--- START ---

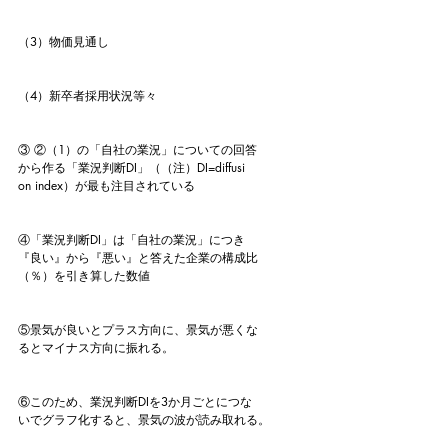
（3）物価見通し
（4）新卒者採用状況等々
③ ②（1）の「自社の業況」についての回答
から作る「業況判断DI」（（注）DI=diffusi
on index）が最も注目されている
④「業況判断DI」は「自社の業況」につき
『良い』から『悪い』と答えた企業の構成比
（％）を引き算した数値
⑤景気が良いとプラス方向に、景気が悪くな
るとマイナス方向に振れる。
⑥このため、業況判断DIを3か月ごとにつな
いでグラフ化すると、景気の波が読み取れる。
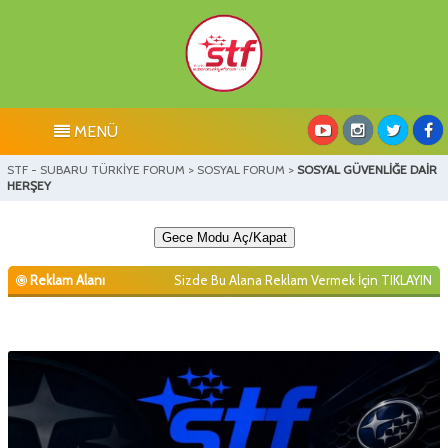
MENÜ
STF - SUBARU TÜRKİYE FORUM
>
SOSYAL FORUM
>
SOSYAL GÜVENLİĞE DAİR
HERŞEY
Gece Modu Aç/Kapat
Reklam Alanı
Sizde Bu Alana Reklam Vermek İçin
TIKLAYIN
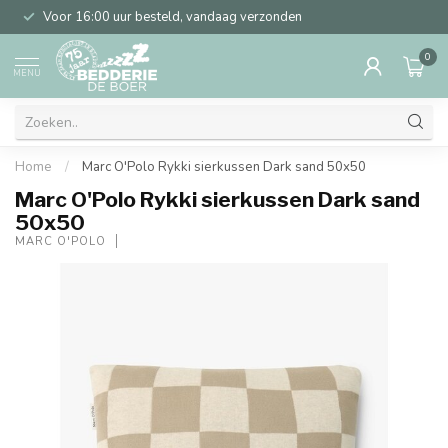
Voor 16:00 uur besteld, vandaag verzonden
0
MENU
Home
/
Marc O'Polo Rykki sierkussen Dark sand 50x50
Marc O'Polo Rykki sierkussen Dark sand
50x50
MARC O'POLO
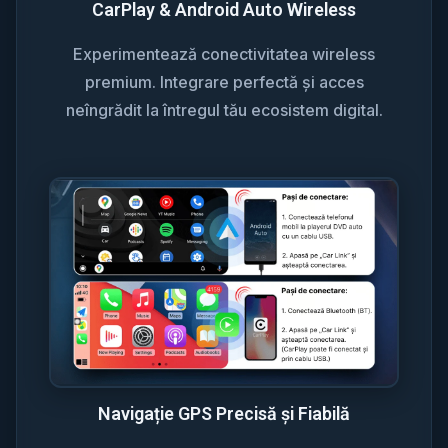
CarPlay & Android Auto Wireless
Experimentează conectivitatea wireless
premium. Integrare perfectă și acces
neîngrădit la întregul tău ecosistem digital.
Navigație GPS Precisă și Fiabilă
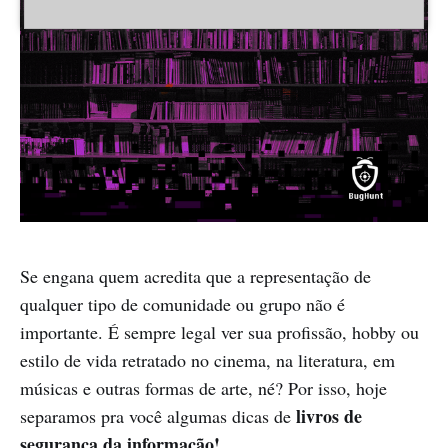
Se engana quem acredita que a representação de
qualquer tipo de comunidade ou grupo não é
importante. É sempre legal ver sua profissão, hobby ou
estilo de vida retratado no cinema, na literatura, em
músicas e outras formas de arte, né? Por isso, hoje
livros de
separamos pra você algumas dicas de
segurança da informação!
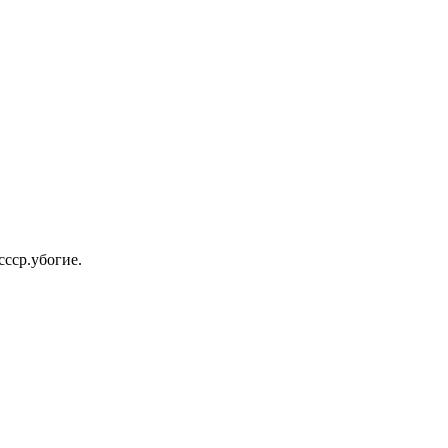
ссср.убогие.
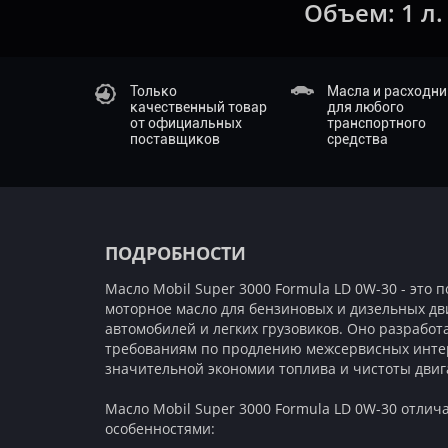
Объем:
1 л.
Только
Масла и расходн
качественный товар
для любого
от официальных
транспортного
поставщиков
средства
ПОДРОБНОСТИ
Масло Mobil Super 3000 Formula LD 0W-30 - это 
моторное масло для бензиновых и дизельных дв
автомобилей и легких грузовиков. Оно разработ
требованиям по продлению межсервисных инте
значительной экономии топлива и чистоты двиг
Масло Mobil Super 3000 Formula LD 0W-30 отли
особенностями:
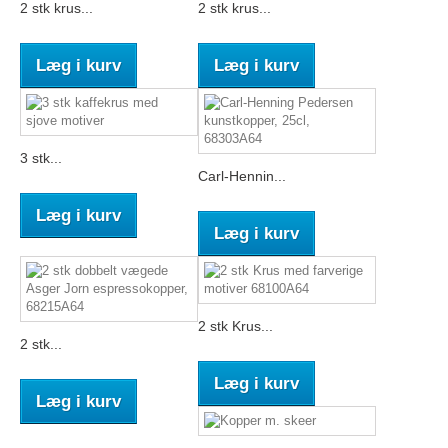
2 stk krus...
2 stk krus...
Læg i kurv
Læg i kurv
3 stk...
Carl-Hennin...
Læg i kurv
Læg i kurv
2 stk Krus...
2 stk...
Læg i kurv
Læg i kurv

--- END ---

Description of the task
Tally the lines of the records that contain the word "Mobil" and state the total alone.

Result for this task
2